On the surface, Nader appears to be nearly an ideal candidate to communities of color. Nader, who is of Lebanese descent, offers a platform that would help impoverished African-Americans more than the promises of any candidate in recent memory. Winona LaDuke, his vice-presidential candidate, will almost certainly receive more votes than any person of color on a presidential ticket in American history. Nader's views on race are the most progressive of any presidential candidate who has ever been a significant force in the polls before an election. Yet he seems unlikely to gain more than a few black votes in November.
Here is a candidate who supports reparations for slavery, supports affirmative action strongly, supported the boycott against Coca-Cola for racial discrimination, opposes standardized tests and their discriminatory effects, attacks racial profiling, police brutality and environmental racism, opposes the death penalty and its application against people of color, calls for an end to the drug war which has put so many minorities in jail, attacks the "prison industrial complex," attacks redlining and was personally involved in exposing discrimination by home mortgage lenders, and calls for a "Marshall Plan" for the poor to "correct what has been taken away and is still being taken away from African-Americans and their children in terms of economic and educational opportunity, self-confidence, and overall quality of life." Why, apart from a few prominent endorsements such as Manning Marable and Randall Robinson, is he lacking support from African-Americans?
"Ralph Nader's following is blindingly white," notes Kevin Pranis, an organizer for the No More Prisons project. "People who are the most marginalized are least likely to jump into the Nader campaign." That may be because Third Party politics are regarded as a lark in America rather than part of serious political organizing.

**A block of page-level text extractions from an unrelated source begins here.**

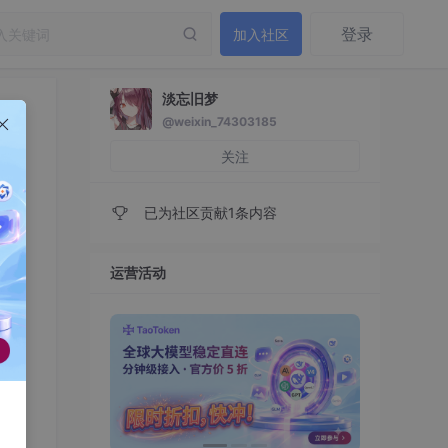
登录
加入社区
淡忘旧梦
@weixin_74303185
关注
已为社区贡献1条内容
运营活动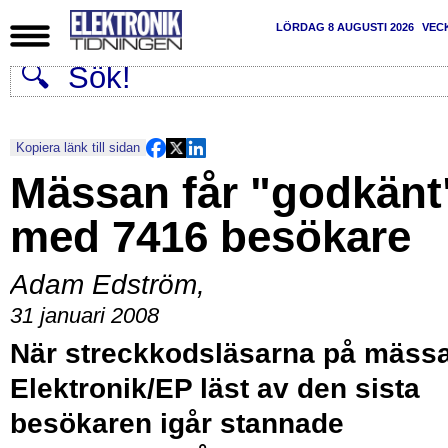
LÖRDAG 8 AUGUSTI 2026
VEC
Kopiera länk till sidan
Mässan får "godkänt
med 7416 besökare
Adam Edström
,
31 januari 2008
När streckkodsläsarna på mäss
Elektronik/EP läst av den sista
besökaren igår stannade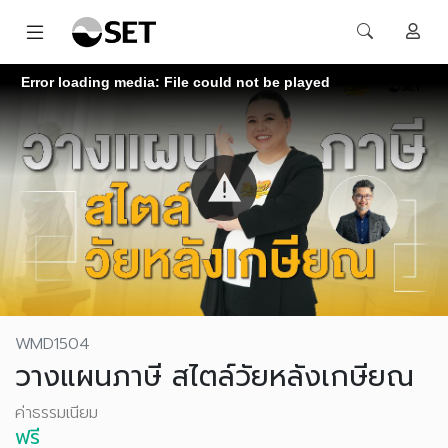
Error loading media: File could not be played
WMD1504
วางแผนภาษี สไตล์วัยหลังเกษียณ
ค่าธรรมเนียม
ฟรี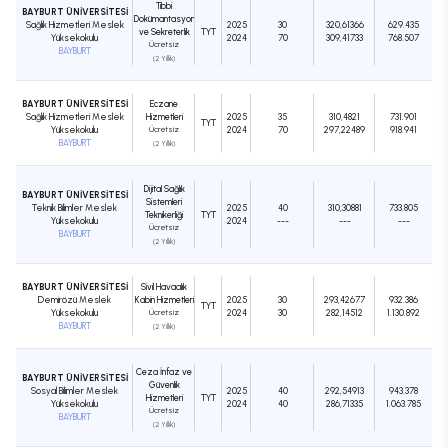
Tıbbi
BAYBURT ÜNİVERSİTESİ
Dokümantasyon
Sağlık Hizmetleri Meslek
2025
30
320,61366
629.435
ve Sekreterlik
TYT
Yüksekokulu
2024
70
309,41733
768.507
Ücretsiz
BAYBURT
(2 Yıllık)
BAYBURT ÜNİVERSİTESİ
Eczane
Sağlık Hizmetleri Meslek
Hizmetleri
2025
35
310,4821
731.901
TYT
Yüksekokulu
Ücretsiz
2024
70
297,22489
918.941
BAYBURT
(2 Yıllık)
Dijital Sağlık
BAYBURT ÜNİVERSİTESİ
Sistemleri
Teknik Bilimler Meslek
2025
40
310,30881
733.805
Teknikerliği
TYT
Yüksekokulu
2024
---
---
---
Ücretsiz
BAYBURT
(2 Yıllık)
BAYBURT ÜNİVERSİTESİ
Sivil Havacılık
Demirözü Meslek
Kabin Hizmetleri
2025
30
293,42677
932.386
TYT
Yüksekokulu
Ücretsiz
2024
30
282,14512
1.130.892
BAYBURT
(2 Yıllık)
Ceza İnfaz ve
BAYBURT ÜNİVERSİTESİ
Güvenlik
Sosyal Bilimler Meslek
2025
40
292,54913
943.378
Hizmetleri
TYT
Yüksekokulu
2024
40
286,71335
1.063.785
Ücretsiz
BAYBURT
(2 Yıllık)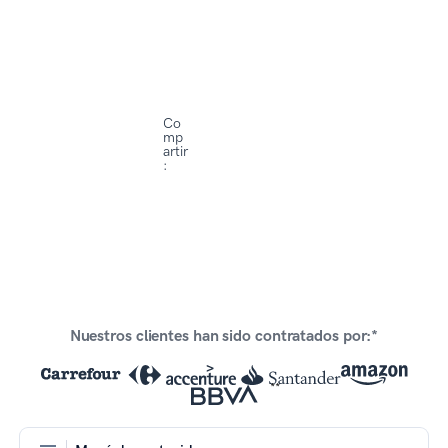
Co
mp
artir
:
Nuestros clientes han sido contratados por:*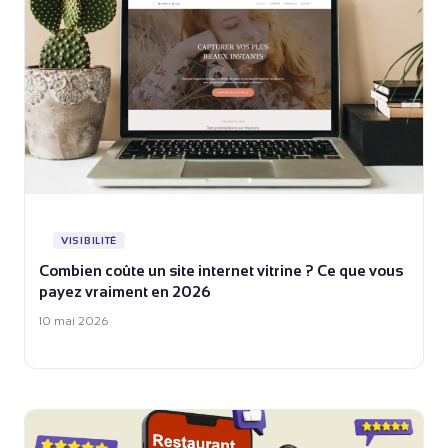
VISIBILITÉ
Combien coûte un site internet vitrine ? Ce que vous
payez vraiment en 2026
10 mai 2026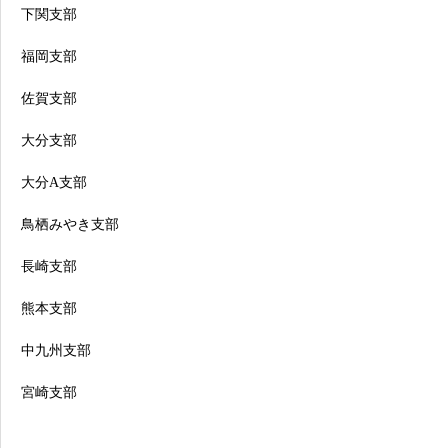
下関支部
福岡支部
佐賀支部
大分支部
大分A支部
鳥栖みやき支部
長崎支部
熊本支部
中九州支部
宮崎支部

Black activists would rather focus on issues that directly concern them than
The lack of black endorsements for Nader may also be because African-Americans are more politically isolated and vulnerable than other groups. African-Americans have established a significant if often disregarded presence in the Democratic Party. Abandoning that power, no matter how limited it might be, for a quixotic Green Party, has limited appeal. Progressive blacks who work within the Democratic Party, such as Rep. Jesse Jackson, Jr., cannot afford to alienate party officials by endorsing Nader, even if they share his views -- although Jackson did make the unusual step of supporting Nader's inclusion in the presidential debates. Whites can more easily afford to alienate the political establishment by endorsing Nader. If African-Americans are going to stick their necks for someone, it has to be a candidate who they believe sticks out his neck for blacks.

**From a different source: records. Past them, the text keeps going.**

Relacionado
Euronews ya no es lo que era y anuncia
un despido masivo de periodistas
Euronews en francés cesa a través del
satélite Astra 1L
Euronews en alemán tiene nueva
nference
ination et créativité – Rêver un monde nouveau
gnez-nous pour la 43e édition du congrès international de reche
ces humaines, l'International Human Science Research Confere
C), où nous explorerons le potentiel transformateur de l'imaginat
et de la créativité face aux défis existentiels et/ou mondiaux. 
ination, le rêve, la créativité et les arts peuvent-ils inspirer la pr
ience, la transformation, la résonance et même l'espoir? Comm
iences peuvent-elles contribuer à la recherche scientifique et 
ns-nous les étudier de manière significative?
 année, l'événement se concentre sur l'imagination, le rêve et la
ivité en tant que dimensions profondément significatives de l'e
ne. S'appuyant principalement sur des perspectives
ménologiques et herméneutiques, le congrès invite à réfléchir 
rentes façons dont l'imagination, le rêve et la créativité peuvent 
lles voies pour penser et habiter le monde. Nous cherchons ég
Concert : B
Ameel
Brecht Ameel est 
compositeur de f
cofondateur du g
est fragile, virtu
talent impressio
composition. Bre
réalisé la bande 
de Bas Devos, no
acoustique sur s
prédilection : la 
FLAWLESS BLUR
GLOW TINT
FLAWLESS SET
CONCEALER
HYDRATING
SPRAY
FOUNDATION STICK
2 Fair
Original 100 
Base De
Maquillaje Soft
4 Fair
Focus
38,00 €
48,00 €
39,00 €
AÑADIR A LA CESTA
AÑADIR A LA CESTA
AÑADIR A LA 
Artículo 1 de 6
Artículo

Nader hasn't done that. His rhetoric on race is very traditional: he rarely raises the topic on his own, and instead focuses on universal programs emphasizing class issues.
Activists for women and gays and lesbians have expressed similar concerns about Nader's rhetoric. Nader's apparent dismissal of gay and lesbian issues as "gonadal politics" several years ago has cost him votes, even though his positions favoring gay marriage, non-discrimination, and adoption are more progressive than Gore's stands. Likewise, the National Organization for Women recently attacked Nader for failing to support women's issues, although Nader (unlike Gore) has endorsed the NOW platform and has actively crusaded for economic equality, such as writing the introduction to the book Women Pay More and How to Put a Stop To It.